Parmi ces molécules, l’acide salicylique est un composé impliqué dans de nombreux processus biologiques et physiologiques des plantes. L’usage d’acide salicylique pour la protection des cultures a montré son intérêt, mais avec toutefois une limitation majeure. En effet, lorsqu’il est apporté de façon exogène à la plante, ce dernier est rapidement compartimenté dans le végétal et n’aura donc une activité biologique que sur une courte période. Il s’avère donc nécessaire de trouver une stratégie permettant à l’acide salicylique d’être disponible sur un plus long terme in planta. Pour parvenir à cet objectif, nous avons utilisé une stratégie de prodrogue validée antérieurement au laboratoire avec un fongicide associé à un nutriment tel qu’un α-aminoacide ou un sucre. Cette approche permet l’obtention de conjugués qui peuvent leurrer les transporteurs de la membrane plasmique, permettant ainsi un passage dans la sève phloémienne et un transport à longue distance chez la plante. En appliquant ce concept de bioprécurseur à des composés éliciteurs, ces travaux ont pour objectif de synthétiser de nouveaux conjugués, avant d’évaluer leur capacité à se concentrer dans la sève phloémienne et à libérer progressivement la matière active pour stimuler les défenses naturelles des plantes. Dans le cadre de ces travaux, l’acide salicylique a été sélectionné en tant que substance active ainsi que deux analogues chlorés, les acides 5-chloro et 3,5-dichlorosalicylique.

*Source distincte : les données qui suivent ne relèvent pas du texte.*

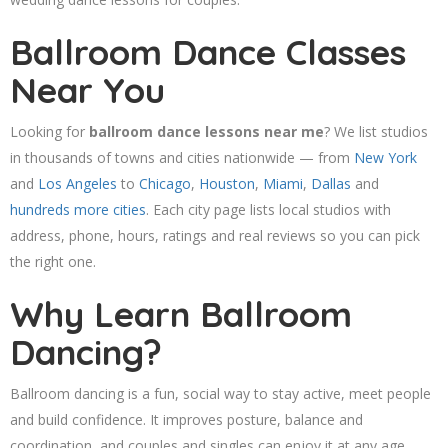
Ballroom Dance Classes
Near You
Looking for
ballroom dance lessons near me
? We list studios
in thousands of towns and cities nationwide — from
New York
and
Los Angeles
to
Chicago
,
Houston
,
Miami
,
Dallas
and
hundreds more cities
. Each city page lists local studios with
address, phone, hours, ratings and real reviews so you can pick
the right one.
Why Learn Ballroom
Dancing?
Ballroom dancing is a fun, social way to stay active, meet people
and build confidence. It improves posture, balance and
coordination, and couples and singles can enjoy it at any age.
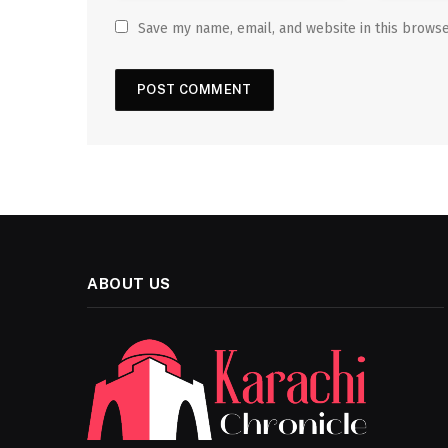
Save my name, email, and website in this browse
ABOUT US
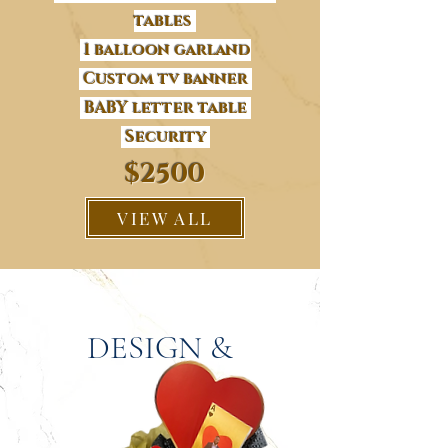
tables
1 balloon garland
Custom tv banner
BABY letter table
Security
$2500
VIEW ALL
DESIGN &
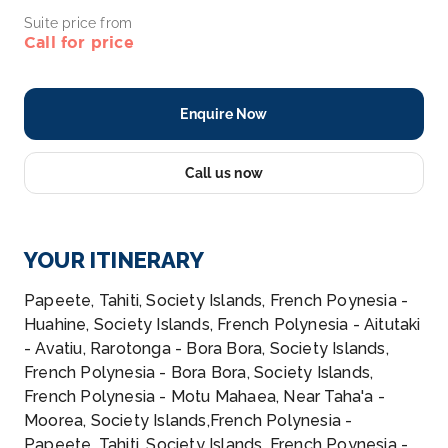
Suite price from
Call for price
Enquire Now
Call us now
YOUR ITINERARY
Papeete, Tahiti, Society Islands, French Poynesia -
Huahine, Society Islands, French Polynesia - Aitutaki
- Avatiu, Rarotonga - Bora Bora, Society Islands,
French Polynesia - Bora Bora, Society Islands,
French Polynesia - Motu Mahaea, Near Taha'a -
Moorea, Society Islands,French Polynesia -
Papeete, Tahiti, Society Islands, French Poynesia -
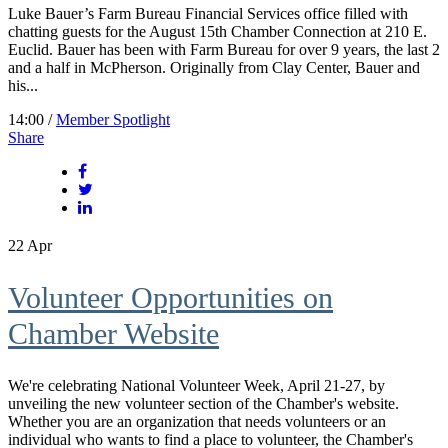
Luke Bauer’s Farm Bureau Financial Services office filled with
chatting guests for the August 15th Chamber Connection at 210 E.
Euclid. Bauer has been with Farm Bureau for over 9 years, the last 2
and a half in McPherson. Originally from Clay Center, Bauer and
his...
14:00 /
Member Spotlight
Share
22
Apr
Volunteer Opportunities on
Chamber Website
We're celebrating National Volunteer Week, April 21-27, by
unveiling the new volunteer section of the Chamber's website.
Whether you are an organization that needs volunteers or an
individual who wants to find a place to volunteer, the Chamber's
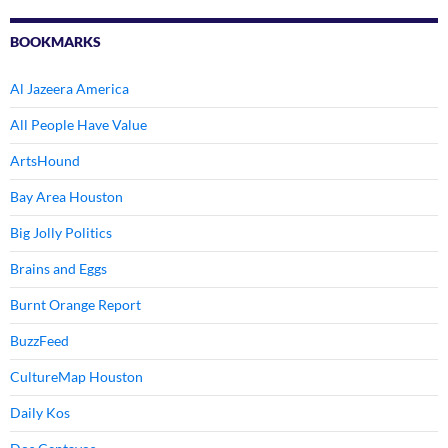
BOOKMARKS
Al Jazeera America
All People Have Value
ArtsHound
Bay Area Houston
Big Jolly Politics
Brains and Eggs
Burnt Orange Report
BuzzFeed
CultureMap Houston
Daily Kos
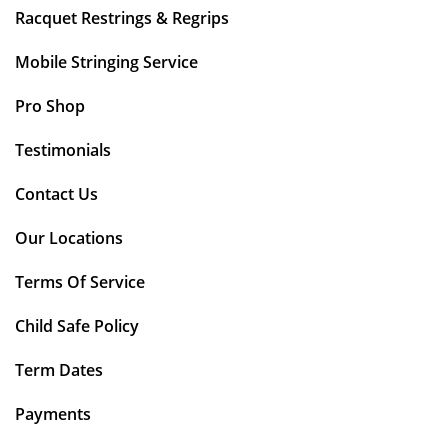
Racquet Restrings & Regrips
Mobile Stringing Service
Pro Shop
Testimonials
Contact Us
Our Locations
Terms Of Service
Child Safe Policy
Term Dates
Payments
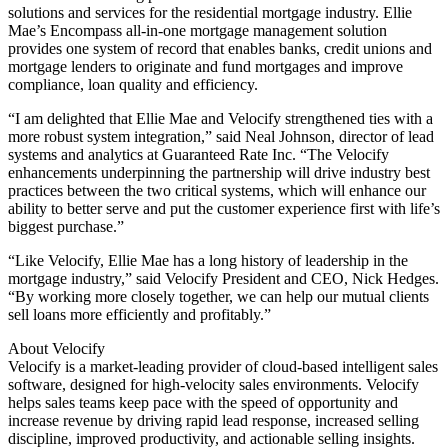
solutions and services for the residential mortgage industry. Ellie
Mae’s Encompass all-in-one mortgage management solution
provides one system of record that enables banks, credit unions and
mortgage lenders to originate and fund mortgages and improve
compliance, loan quality and efficiency.
“I am delighted that Ellie Mae and Velocify strengthened ties with a
more robust system integration,” said Neal Johnson, director of lead
systems and analytics at Guaranteed Rate Inc. “The Velocify
enhancements underpinning the partnership will drive industry best
practices between the two critical systems, which will enhance our
ability to better serve and put the customer experience first with life’s
biggest purchase.”
“Like Velocify, Ellie Mae has a long history of leadership in the
mortgage industry,” said Velocify President and CEO, Nick Hedges.
“By working more closely together, we can help our mutual clients
sell loans more efficiently and profitably.”
About Velocify
Velocify is a market-leading provider of cloud-based intelligent sales
software, designed for high-velocity sales environments. Velocify
helps sales teams keep pace with the speed of opportunity and
increase revenue by driving rapid lead response, increased selling
discipline, improved productivity, and actionable selling insights.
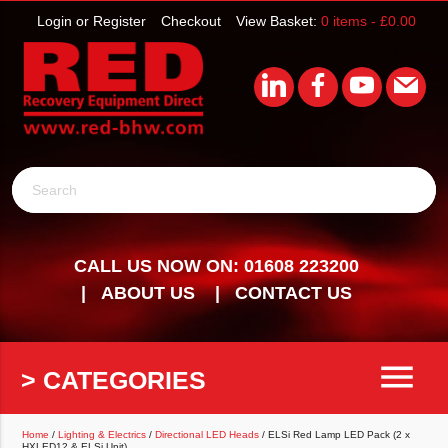
Login or Register
Checkout
View Basket:
0 items -
£
0.00
Search
CALL US NOW ON: 01608 223200
ABOUT US
CONTACT US
menu
> CATEGORIES
Home
/
Lighting & Electrics
/
Directional LED Heads
/ ELSi Red Lamp LED Pack (2 x
HXLED12 & ELSi Unit)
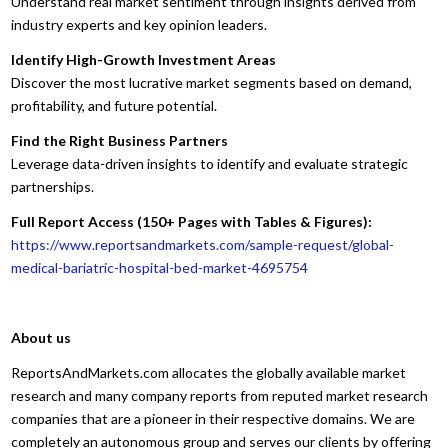
Understand real market sentiment through insights derived from
industry experts and key opinion leaders.
Identify High-Growth Investment Areas
Discover the most lucrative market segments based on demand,
profitability, and future potential.
Find the Right Business Partners
Leverage data-driven insights to identify and evaluate strategic
partnerships.
Full Report Access (150+ Pages with Tables & Figures):
https://www.reportsandmarkets.com/sample-request/global-
medical-bariatric-hospital-bed-market-4695754
About us
ReportsAndMarkets.com allocates the globally available market
research and many company reports from reputed market research
companies that are a pioneer in their respective domains. We are
completely an autonomous group and serves our clients by offering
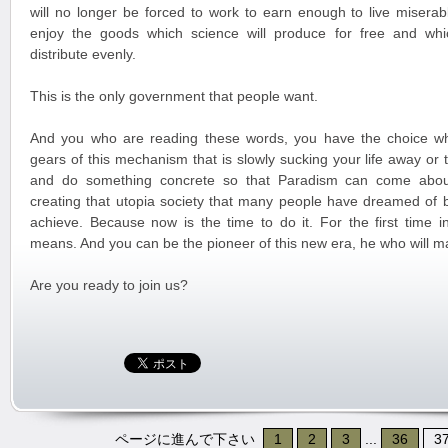
will no longer be forced to work to earn enough to live miserabl
enjoy the goods which science will produce for free and whi
distribute evenly.
This is the only government that people want.
And you who are reading these words, you have the choice wh
gears of this mechanism that is slowly sucking your life away or
and do something concrete so that Paradism can come about
creating that utopia society that many people have dreamed of 
achieve. Because now is the time to do it. For the first time in
means. And you can be the pioneer of this new era, he who will m
Are you ready to join us?
ページに進んで下さい
1
2
3
...
36
3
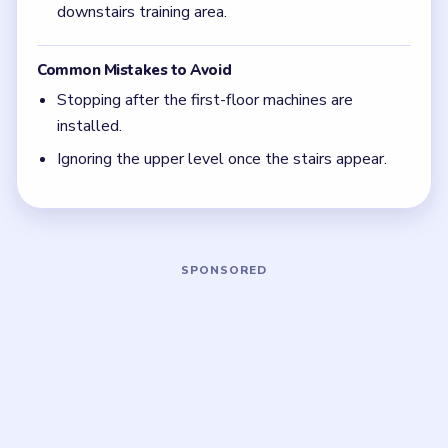
half done. In Level 35, the upper floor is a full
second chapter, not a last little bonus detail.
Focus on one color at a time: finish the cleanest
grouping, then reassess the whole board before
the next move.
If the board feels stuck, look for the color with
the cleanest path and use that to regain space.
Board notes
5 DETAILS
Frequently Asked Questions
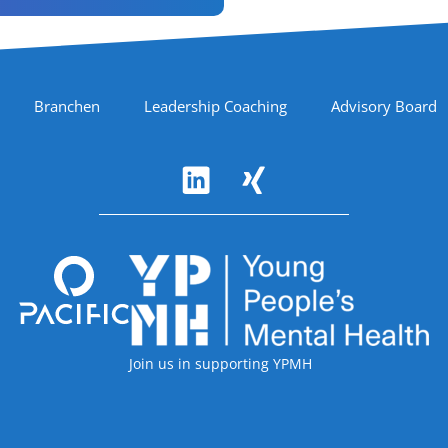
Branchen
Leadership Coaching
Advisory Board
Accreditations
Join us in supporting YPMH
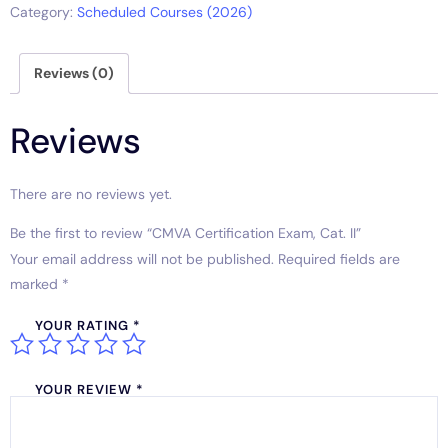
Category:
Scheduled Courses (2026)
Reviews (0)
Reviews
There are no reviews yet.
Be the first to review “CMVA Certification Exam, Cat. II”
Your email address will not be published.
Required fields are
marked
*
YOUR RATING
*
YOUR REVIEW
*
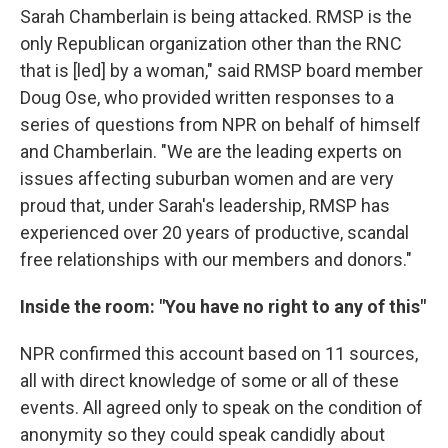
Sarah Chamberlain is being attacked. RMSP is the
only Republican organization other than the RNC
that is [led] by a woman," said RMSP board member
Doug Ose, who provided written responses to a
series of questions from NPR on behalf of himself
and Chamberlain. "We are the leading experts on
issues affecting suburban women and are very
proud that, under Sarah's leadership, RMSP has
experienced over 20 years of productive, scandal
free relationships with our members and donors."
Inside the room: "You have no right to any of this"
NPR confirmed this account based on 11 sources,
all with direct knowledge of some or all of these
events. All agreed only to speak on the condition of
anonymity so they could speak candidly about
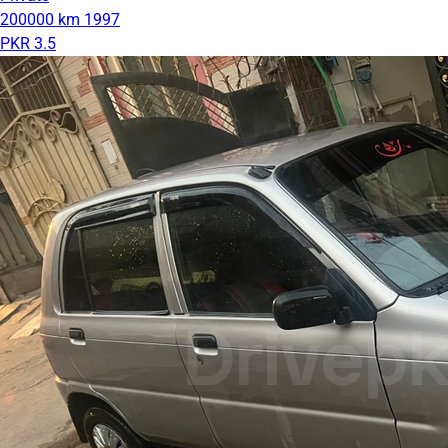
200000 km
1997
PKR 3.5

Au cours de la première partie de ce travail, des conjugués d’acide salicylique et de ses deux analogues chlorés ont été synthétisés en réalisant diverses variations structurales. Ainsi, nous avons pu obtenir des conjugués en réalisant des modulations au niveau de la substance active (acide salicylique ou analogues chlorés) ou du nutriment (α-aminoacide ou sucre). La liaison entre la substance active et le nutriment est parfois directe, tandis que d’autres conjugués comportent un espaceur avec diverses variations structurales (1,2,3-triazole, éthylène, 1,4 et 1,5-dicarbonylé). Ces synthèses multi-étapes ont permis l’obtention de seize conjugués d’acide salicylique ou analogues liés à un aminoacide (acide glutamique, tryptophane, acides diaminopropionique et butyrique, lysine et sérine) ou à un sucre (glucose).
La seconde partie de ce travail a consisté à réaliser des études biologiques préliminaires avec six conjugués. Ces derniers associent l’acide salicylique et ses deux analogues chlorés à du β-D-glucose ou de l’acide L-glutamique via un espaceur 1,2,3-triazole. La mobilité phloémienne a été évaluée chez le ricin en comparaison des trois molécules parents. Les résultats obtenus ont mis en évidence une meilleure mobilité des conjugués avec un aminoacide, notamment celui avec l’acide salicylique, en comparaison de ceux incluant du glucose. Ces six conjugués ont ensuite été évalués sur un modèle de laboratoire quant à leur activité sur l’helminthosporiose du maïs. Ils ont tous montré une activité inhibitrice significative sur le développement des nécroses foliaires induites par cette maladie, l’effet le plus intéressant étant noté avec le conjugué d’acide salicylique à fonction α-aminoacide.